With Pakistan's much-anticipated Feb. 18 elections fast approaching against the backdrop of mounting jihadist activity in the country's Federally Administered Tribal Areas (FATA), questions about the stability of the region and the strategic implications of the activity there for U.S. interests seem to be growing more urgent by the day. While Pakistan has been considered a "key ally" in the war on terror for many years now, receiving at least $10 billion since 9/11 for its support in hunting down top al-Qaida operatives, this partnership has become dramatically more complex of late, and American decision makers are now facing difficult dilemmas in the region.

To date, U.S. military support to the Pakistani army in combating the jihadist presence has remained largely indirect. But as militant activity has stepped up its intensity in recent months with a string of deadly suicide attacks, most markedly with the assassination of former Prime Minister Benazir Bhutto on Dec. 27, U.S. officials are becoming increasingly concerned about President Pervez Musharraf's capacity and will to confront the groups operating in these lawless regions. After years of training for a conventional conflict with India, it seems clear that the Pakistani military is ill-prepared for the complex counterinsurgency it now faces in the FATA. Perhaps more troubling though are the signs that Musharraf is not wholly committed to the fight.

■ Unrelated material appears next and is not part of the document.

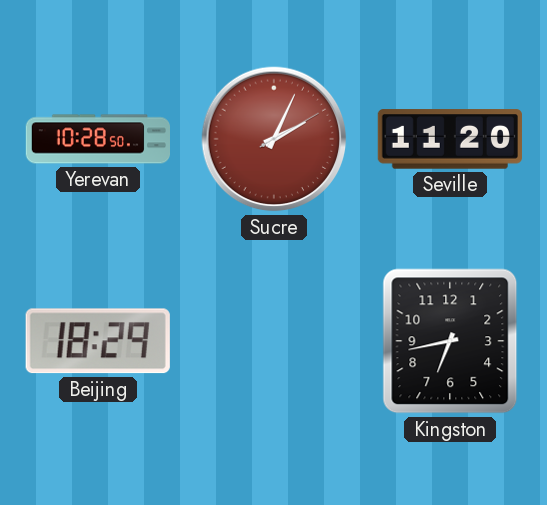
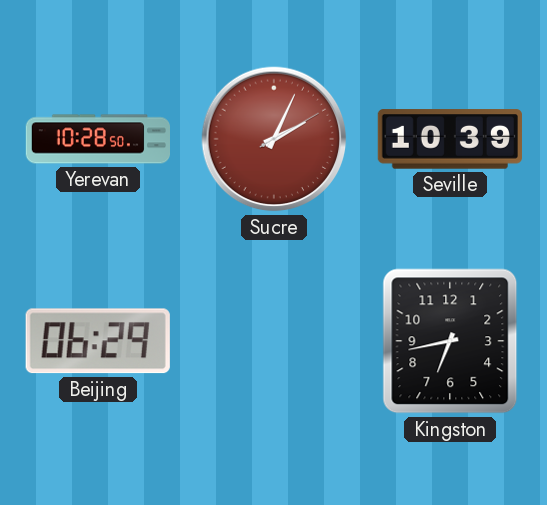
Seville: 11:20 -> 10:39
Beijing: 18:29 -> 06:29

Talk in Washington indicates a growing concern with the situation in Pakistan and suggests that the time may soon come when the U.S. military assumes a more direct role in the counterterrorism campaign there. U.S. Defense Secretary Gates has foreshadowed the potential for such a policy shift frequently over recent months, and he has become increasingly adamant in his public statements about the presence of high level al-Qaida and Taliban leaders having found sanctuary in the region -- all of which Pakistan denies. Michael Vickers, assistant defense secretary for special operations and low-intensity conflict, indicated recently that U.S. involvement in Pakistan may expand, saying that "training assistance is very important, but could extend to some other areas as well."